In 21st century America the two party system has become ineffective; sociology and technology have combined to create a one party system that does not represent a large majority of Americans. In effect the two parties have merged to marginalize the middle class, the philosophical and economic heart of the country. And in a slightly ironic twist by emphasizing what one would typically think of as the margins of society.
The impact of Technology
The speed with which news is disseminated is increasing. In 1776 folks in Philadelphia did not hear about events in New York until two days after they happened. In Boston almost a week would go by before they received news from New York. Today news doesn’t just travel fast it is almost instantaneous. A senator breaking wind in Boston is breaking news in in Nebraska minutes later as texting replaces word of mouth. Emails fly around the country faster and to more people than Ray Tomlinson ever imagined.
Radio, television, computers, cellphones, even the sides of buildings are constantly dispensing “news” to anyone who will listen. And a lot of us are watching and listening but fewer of us are reading. Those reading print news has decreased from 57% in 1999 to 28% in 2014. (more detail here) And I see no sign the trend will reverse itself.
Increasingly people are getting their news from social networks, Facebook and Twitter the two most popular sites. Neither are news sites, which is a problem.
The recent presidential election ignited a fire storm of fake news ‘stories’. Many of the stories were stolen from satire websites and promoted as ‘news’. While others were taken from quasi-news sites like Infowars. The same site that claimed the Democratic Party was hosting a child sex slave ring out of a pizza restaurant.
So how is it possible for reasonable people to mistake satire and obviously false stories for fact? The Emperor’s new clothes syndrome plays a part but I believe there is more to it.
The Role of Sociology
The difference between the Democratic and Republican parties have deepened since the eighties. In a successful attempt to acquire more votes Ronald Reagan courted the evangelical vote. He managed to convince them he was against abortion even though while governor of California, he signed the most liberal abortion bill in the nation.
The Republican party welcomed the religious right, giving them perhaps more power and influence than they deserved. The religious right in turn brought a moral certainty to the party. “If God is with us then who can stand against us” became “God is with us, you can’t stand against us”.
While on the other side the Democrats began lining up their rebuttals. The right to life vs. the right to choose, creation vs. evolution, one side says global warming is real, the other it is a hoax. And so John Adams prediction and fear of the two party system became reality.
Can the cycle be broken?
Is there anything we can do? Possibly but it would take a fundamental change in the election system. America would need to move to a system in in use around the world – proportional representation.
John Stuart Mill introduced the idea in his essay Considerations on Representative Government published in 1861. “In a representative body actually deliberating, the minority must of course be overruled; and in an equal democracy, the majority of the people, through their representatives, will outvote and prevail over the minority and their representatives.
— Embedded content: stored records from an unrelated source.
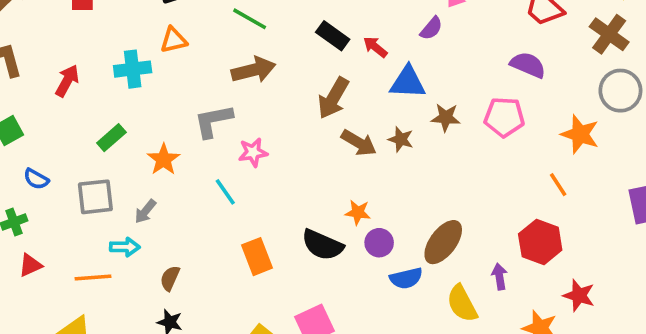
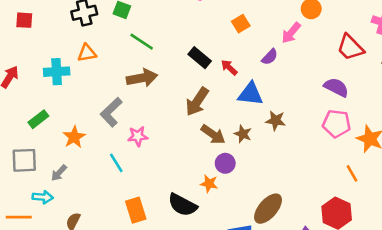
pink pentagon: (504, 117) -> (337, 124), moved
gray L-shape: (213, 121) -> (111, 112), turned -36
purple circle: (379, 243) -> (225, 163), moved

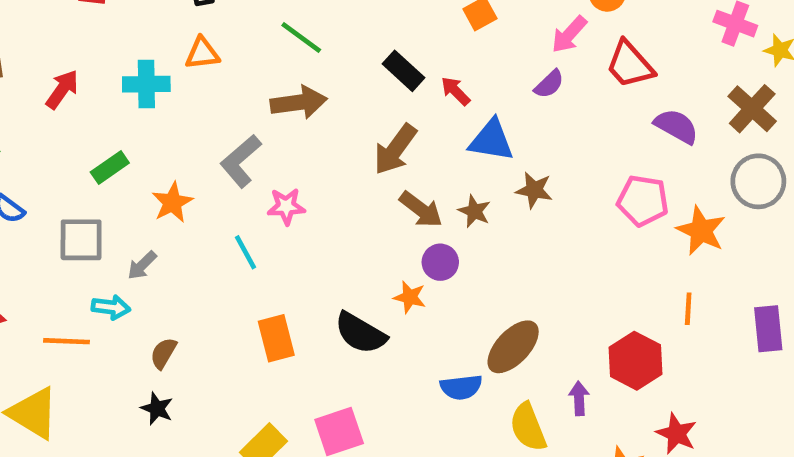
red trapezoid: (350, 47) -> (630, 65), moved
purple semicircle: (270, 57) -> (549, 84), moved
purple semicircle: (336, 87) -> (676, 126), moved
orange line: (352, 173) -> (688, 309), moved, turned 30

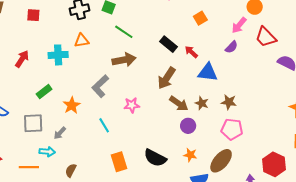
brown star: (534, 190) -> (229, 102), moved
pink pentagon: (643, 201) -> (232, 129), moved
pink star: (286, 206) -> (132, 105), moved
orange star: (410, 297) -> (190, 155), moved

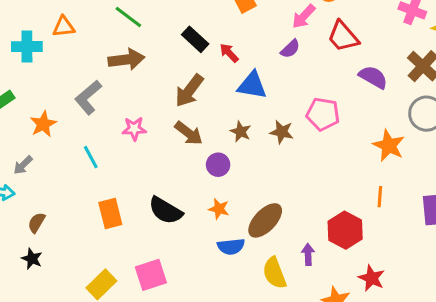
brown arrow: (179, 104) -> (189, 133), moved
pink pentagon: (232, 129) -> (323, 114), moved

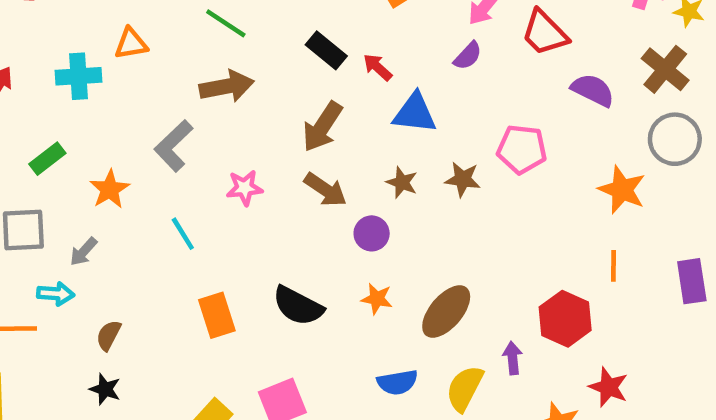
blue semicircle: (231, 246) -> (397, 382), moved
yellow semicircle: (274, 273) -> (465, 388), turned 52

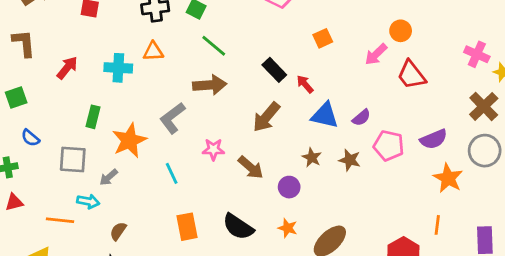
purple semicircle: (468, 56) -> (361, 118), moved
purple semicircle: (593, 90) -> (434, 139), moved, turned 124
green rectangle: (47, 159) -> (93, 117), turned -45
orange star: (110, 189) -> (129, 140), size x1.4
brown arrow: (325, 190) -> (251, 167), moved

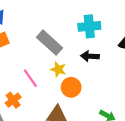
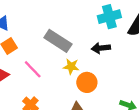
cyan cross: (89, 26) -> (109, 17), moved
pink line: (30, 78) -> (33, 69), moved

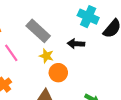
cyan cross: (109, 17) -> (88, 17), turned 30

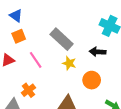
orange circle: (58, 73) -> (92, 80), moved

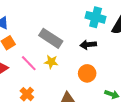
yellow star: (69, 63) -> (51, 62), moved

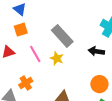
orange circle: (87, 73) -> (99, 84), moved

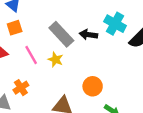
black arrow: (96, 51) -> (88, 35), moved
orange circle: (99, 84) -> (93, 86), moved

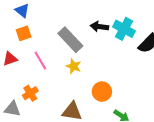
black arrow: (88, 35) -> (99, 27), moved
yellow star: (55, 60) -> (74, 66), moved

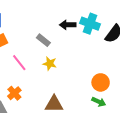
gray rectangle: (70, 40) -> (43, 40), size x0.6
orange circle: (102, 92) -> (101, 82), moved

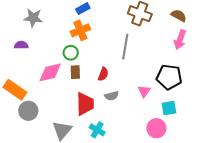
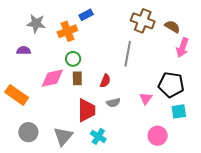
brown semicircle: (179, 16) -> (172, 27), moved
orange cross: (80, 30) -> (67, 31), moved
cyan square: (169, 108) -> (179, 111), moved
gray circle: (28, 111) -> (28, 132), moved

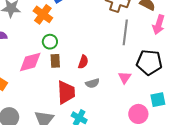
orange cross: (67, 31) -> (43, 14), turned -30
gray line: (128, 54) -> (125, 32), moved
cyan square: (179, 111) -> (158, 100), moved

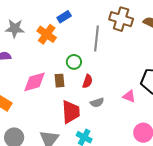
gray line: (125, 32) -> (97, 38), moved
green circle: (50, 42) -> (74, 62), moved
pink triangle: (125, 77) -> (129, 96), turned -40

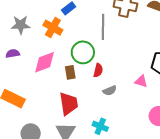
green circle: (74, 62) -> (83, 52), size x1.5
pink diamond: (34, 82) -> (44, 62), moved
red trapezoid: (71, 112) -> (69, 104), moved

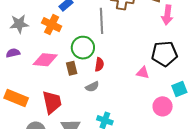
pink diamond: (44, 62) -> (45, 60), turned 30
gray semicircle: (110, 91) -> (92, 87), moved
red trapezoid: (69, 104) -> (52, 102), moved

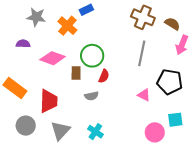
gray line: (101, 21) -> (142, 53), moved

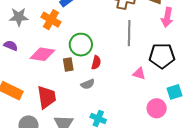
purple semicircle: (23, 44) -> (11, 46), turned 32

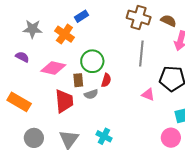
gray semicircle: (88, 84) -> (91, 94), moved
red trapezoid: (47, 97) -> (64, 101), moved
pink circle: (157, 108) -> (171, 138), moved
But does it follow that the minority should have no representatives at all? …”
The recent 2016 elections put one party in control of the Presidency, Congress and the Supreme Court. A USA Today editorial from June 39th, 1995 states, “… the nasty fact is that our winner-take-all election system, adopted from 18th century England, has the potential to leave up to 49.9% of the voters in any district feeling unrepresented — whatever their race or ethnicity.”
When you consider Donald Trump only won 46.5% of the popular vote and lost by almost 3 million votes to Hillary Clinton you realize American politics needs to change.